TASK INSTRUCTIONS
For the listing below, the answer is an exact retyping of the lines from the one with "Optez pour un" through the one with "グリザイア 戦場のバルカローレ", both included, without pictures.

DATA PROVIDED

────────────────────

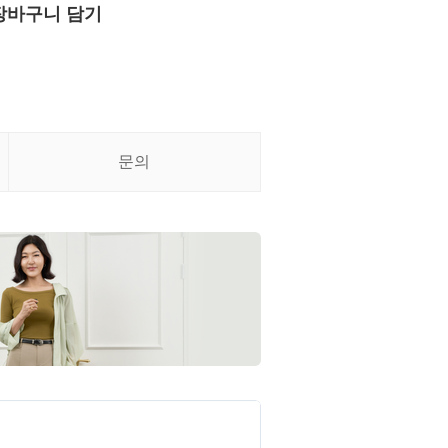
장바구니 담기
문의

────────────────────

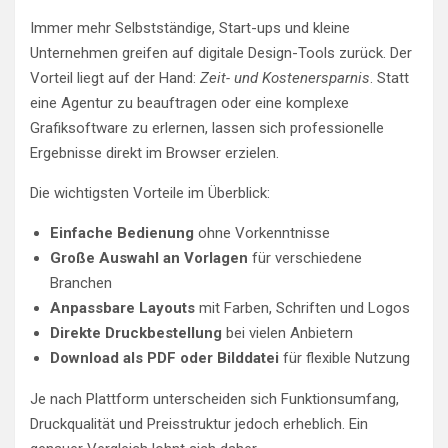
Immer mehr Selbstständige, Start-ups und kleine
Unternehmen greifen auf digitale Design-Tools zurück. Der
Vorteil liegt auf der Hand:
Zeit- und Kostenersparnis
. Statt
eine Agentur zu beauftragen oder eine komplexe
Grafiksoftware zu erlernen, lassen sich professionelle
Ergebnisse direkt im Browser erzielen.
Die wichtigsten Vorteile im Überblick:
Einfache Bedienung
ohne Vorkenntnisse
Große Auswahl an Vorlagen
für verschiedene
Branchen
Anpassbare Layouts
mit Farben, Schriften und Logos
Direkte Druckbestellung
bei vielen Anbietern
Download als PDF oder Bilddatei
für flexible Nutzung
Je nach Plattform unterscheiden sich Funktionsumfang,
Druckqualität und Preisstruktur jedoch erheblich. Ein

────────────────────

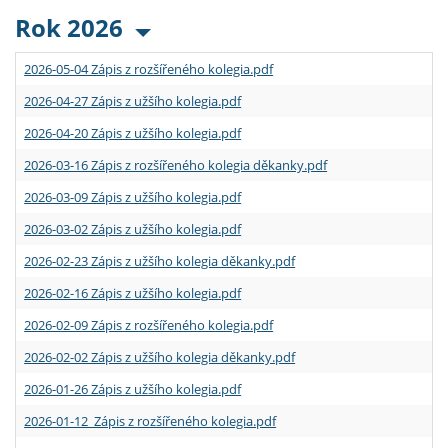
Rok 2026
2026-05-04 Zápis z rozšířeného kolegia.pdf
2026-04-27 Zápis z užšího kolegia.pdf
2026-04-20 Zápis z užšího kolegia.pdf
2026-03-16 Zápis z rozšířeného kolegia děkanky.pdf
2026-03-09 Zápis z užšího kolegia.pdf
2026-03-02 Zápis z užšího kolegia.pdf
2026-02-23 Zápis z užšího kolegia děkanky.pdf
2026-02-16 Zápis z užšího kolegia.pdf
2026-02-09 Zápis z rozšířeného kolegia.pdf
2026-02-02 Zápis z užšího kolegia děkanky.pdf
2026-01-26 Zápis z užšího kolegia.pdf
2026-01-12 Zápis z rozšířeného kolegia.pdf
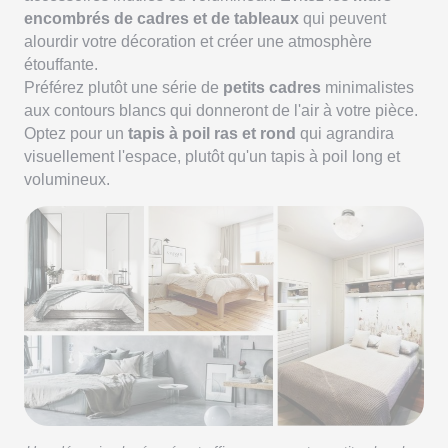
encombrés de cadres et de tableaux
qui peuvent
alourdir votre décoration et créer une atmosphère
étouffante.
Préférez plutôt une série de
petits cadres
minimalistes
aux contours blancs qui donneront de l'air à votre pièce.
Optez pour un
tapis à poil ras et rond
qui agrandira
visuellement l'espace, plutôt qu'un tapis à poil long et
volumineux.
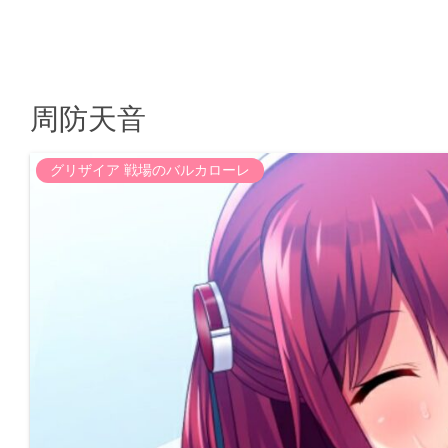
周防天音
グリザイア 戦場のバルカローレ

────────────────────

REPLY
Optez pour un
tapis à poil ras et rond
qui agrandira
visuellement l'espace, plutôt qu'un tapis à poil long et
volumineux.
周防天音
グリザイア 戦場のバルカローレ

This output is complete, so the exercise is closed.